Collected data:

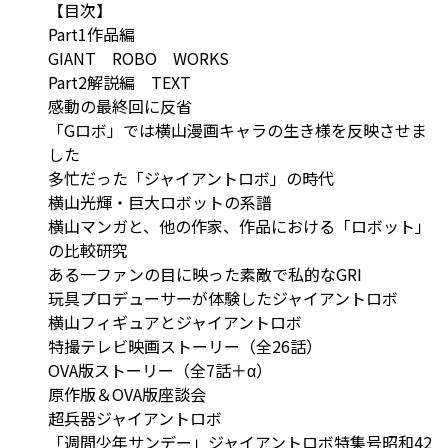
【目次】
Part1作品編
GIANT ROBO WORKS
Part2解説編 TEXT
感動の最終回に反省
「Gロボ」では横山漫画キャラの生き様を反映させま
した
多忙だった「ジャイアントロボ」の時代
横山光輝・巨大ロボットの系譜
横山マンガと、他の作家、作品における「ロボット」
の比較研究
ある一ファンの目に映った素敵で私的なGRI
玩具プロデューサーが体験したジャイアントロボ
横山フィギュアとジャイアントロボ
特撮テレビ映画ストーリー（全26話）
OVA版ストーリー（全7話＋α）
原作版＆OVA版座談会
超兵器ジャイアントロボ
「週間少年サンデー」ジャイアントロボ特集号昭和42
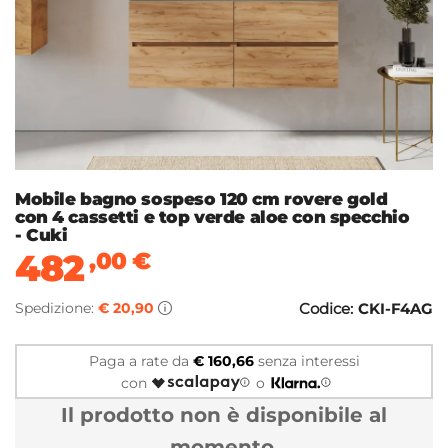
Mobile bagno sospeso 120 cm rovere gold
con 4 cassetti e top verde aloe con specchio
- Cuki
482
,00
€
Spedizione:
€ 20,90
Codice:
CKI-F4AG
Paga a rate da
€ 160,66
senza interessi
con
o
Il prodotto non è disponibile al
momento.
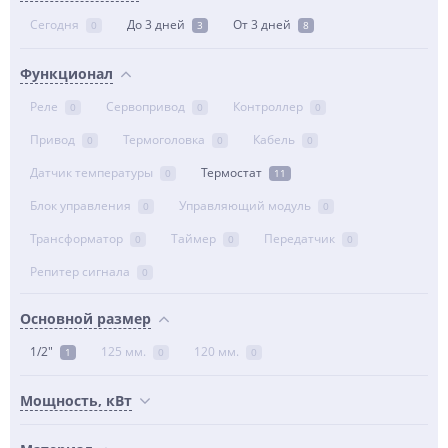
Сегодня
До 3 дней
От 3 дней
0
3
8
Функционал
Реле
Сервопривод
Контроллер
0
0
0
Привод
Термоголовка
Кабель
0
0
0
Датчик температуры
Термостат
0
11
Блок управления
Управляющий модуль
0
0
Трансформатор
Таймер
Передатчик
0
0
0
Репитер сигнала
0
Основной размер
1/2"
125 мм.
120 мм.
1
0
0
Мощность, кВт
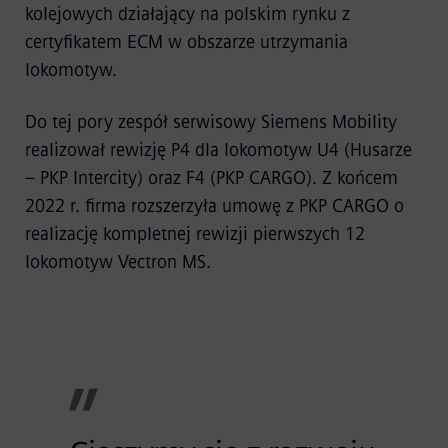
kolejowych działający na polskim rynku z
certyfikatem ECM w obszarze utrzymania
lokomotyw.
Do tej pory zespół serwisowy Siemens Mobility
realizował rewizję P4 dla lokomotyw U4 (Husarze
– PKP Intercity) oraz F4 (PKP CARGO). Z końcem
2022 r. firma rozszerzyła umowę z PKP CARGO o
realizację kompletnej rewizji pierwszych 12
lokomotyw Vectron MS.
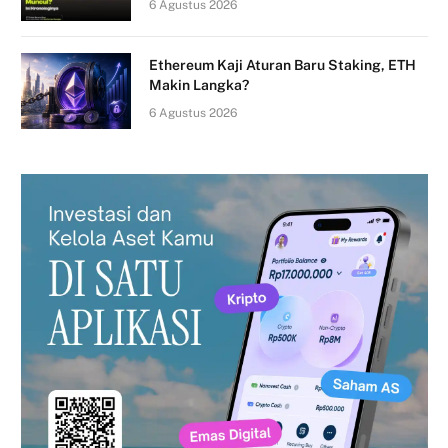
6 Agustus 2026
Ethereum Kaji Aturan Baru Staking, ETH
Makin Langka?
6 Agustus 2026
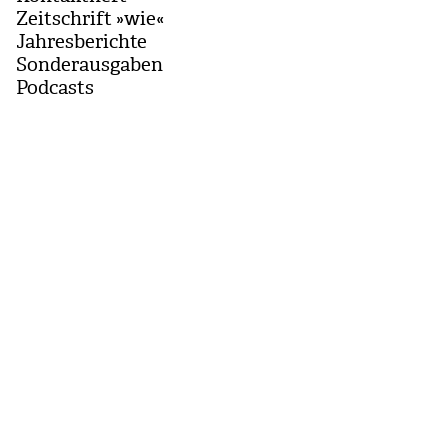
Zeitschrift »wie«
Jahresberichte
Sonderausgaben
Podcasts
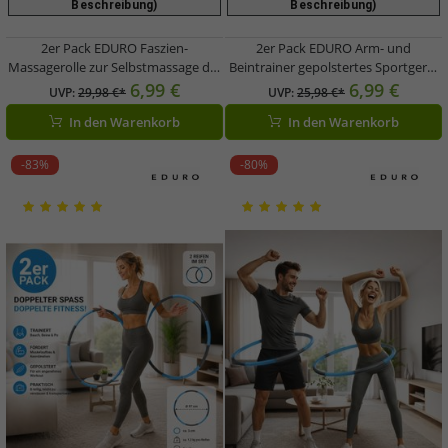
Beschreibung)
Beschreibung)
2er Pack EDURO Faszien-
2er Pack EDURO Arm- und
Massagerolle zur Selbstmassage der
Beintrainer gepolstertes Sportgerät
Muskeln Schaumstoffrolle
für zu Hause Oberschenkel-Trainer
6,99 €
6,99 €
UVP:
29,98 €*
UVP:
25,98 €*
Regenerations-Rolle ca. 34x15cm
38x25cm 7749103 Orange
In den Warenkorb
In den Warenkorb
Orange
-83%
-80%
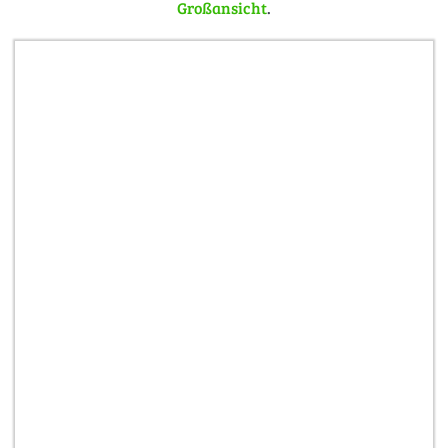
Großansicht
.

_Problem to solve_. The required answer is each line of the entries containing the string "EDURO".

_Reply to the task_.
2er Pack EDURO Faszien-
2er Pack EDURO Arm- und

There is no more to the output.